If I've learned anything in this life, it's that human beings absolutely adore a pleasant fiction. Being human myself, I'm no exception. The expression, "The truth shall set you free" is a lovely, wretched lie. Take a moment to think back to all the times in your life that you were hit in the face with a bit of truth about yourself, and it sucked. Children like to do that. To ignore compassion and scruples in favor of a good, nasty joke. Once I purchased an expensive, vintage 1950's tan colored shirt with a slit pocket and loop collar, accented with stitched fleur-de-lis. What a shirt. It made me feel like Montgomery Clift in From Here to Eternity. Except for the getting shot part.
Then it happened. While standing on line at FoodMaster, buying some pretzels and day old creme horns, a 12 year old prick loudly pointed out that I looked like a fat Charlie Sheen. When I got home, an Internet search revealed that Mr. Sheen does, in fact, wear vintage shirts like that one. The Charlie Sheen Signature Series.
So that was a little bit of truth that didn't set me free. It set me out $70
Most people like to think that they will be around forever, sitting next to God or playing ping-pong with Martin Luther King. And if they do go "poof," at least their accomplishments will shine like a beacon throughout the ages. Or as General Maximus (Russell Crowe) in Gladiator told us, "What we do in this life echoes through eternity." Like having the moniker General Maximus. Cripes.
It's a lovely thought, and one is inclined to think that the "echo" will be of something magnificent and beautiful and heroic. Like Mandela going from prisoner to Prime Minister, or Ghandi marching to the sea to make salt in defiance of Limey law. Wonderful echoes, those.
But unless there is a cosmic editor floating around out there, or in here, then everything we do rings in the echo of space like an annoying "Tap That App" ring tone. There are many more humiliating and embarrassing events floating around in eternity than noble ones. Here's a list of five, and this is just off the proverbial top of my head. Each of these anecdotes are true, and they are echoing through eternity like a fart in a cathedral.

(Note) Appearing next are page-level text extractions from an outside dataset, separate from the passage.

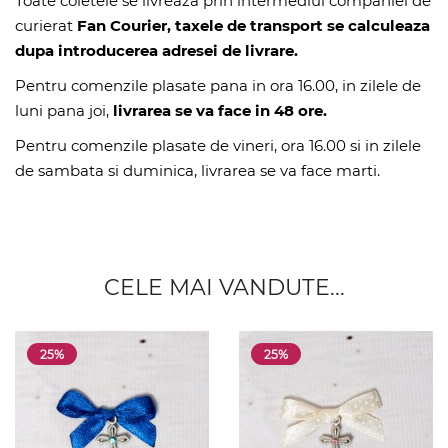
Toate coletele se livreaza prin intermediul companiei de
curierat
Fan Courier, taxele de transport se calculeaza
dupa introducerea adresei de livrare.
Pentru comenzile plasate pana in ora 16.00, in zilele de
luni pana joi,
livrarea se va face in 48 ore.
Pentru comenzile plasate de vineri, ora 16.00 si in zilele
de sambata si duminica, livrarea se va face marti.
CELE MAI VANDUTE...
25%
25%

1. I went to a Jethro Tull concert.
2. At King Richard's Faire in Carver, Massachusetts, a greasy turkey leg gave me a heinous bout of diarrhea. Before I could make it to Ye Old Port-a-Potty, shit happened. As I crouched down behind Vince Conway's hammered dulcimer booth and found a modicum of relief, a sexy serving wench passed close by and spotted my royal ass poised and crapping. We saw each other four more times that day, at the joust, during the parade, and around the merchants. Each time something horrible and unsaid passed between us. I imagine she was never the same. Poor dear.
3. A lady friend and I were caught having sex in the brush at a beach in Oyster Bay, Long Island. The timing and angle were extremely unflattering. My hairy ass rising and falling amid grunting and groaning and...well, you get it. Another life ruined.
4. In the men's dorm at a psychiatric ward (The Arbour in Jamaica Plain) I slept in a cot in a room with about 30 other men. A lack of planning had me sleeping in my underwear. That's the trouble with psychotic breaks...no chance to get ready beforehand and pack a bag. The blanket came off due to the stifling heat. But no big deal...I wasn't alone and we were all medicated into blissful sleep. At 3:06am something woke me up. It was a filthy, disheveled, underwear clad and most likely homeless man leaning over me while making kissy-kissy noises. When he saw my bugged out Tex Avery eyeballs, he moved on. I often wonder what would have happened if I woke up 10 minutes later.
5. Back when I walked amongst the living, I worked at the Fairmont Copley Plaza, mostly cleaning public areas in the wee hours of the morning. Big lobby, pictured above. At around 2am, my cohort Napoleon bet me $20 to stand on the Bulldozer heavy-duty marble buffer and turn it on. One had to hold on with vigor to prevent it from spinning out of control even when used properly. Neither one of us could imagine what would happen if one did something so idiotic. So I took the bet, stood on it and squeezed the handle, thus turning it on.
I can't be sure what happened next, but I know I flew through the air, into a ballroom and onto a wooden table, thus breaking a vase and tearing my uniform. Napoleon laughed until tears ran down his face, and I wondered if I had internal bleeding. While I did win the bet, a security guard later told me that it was all caught on film, and that is was hilarious in a baseball-to-the-crotch kind of way. Everyone who worked for the hotel eventually saw it, including me. It was not flattering. I looked like a fat rag doll.
All of these moments will live forever in time, the half-ass philosophers tell me. Right along with the storming of the beaches of Normandy, the burning of Joan of Arc, and man walking on the moon.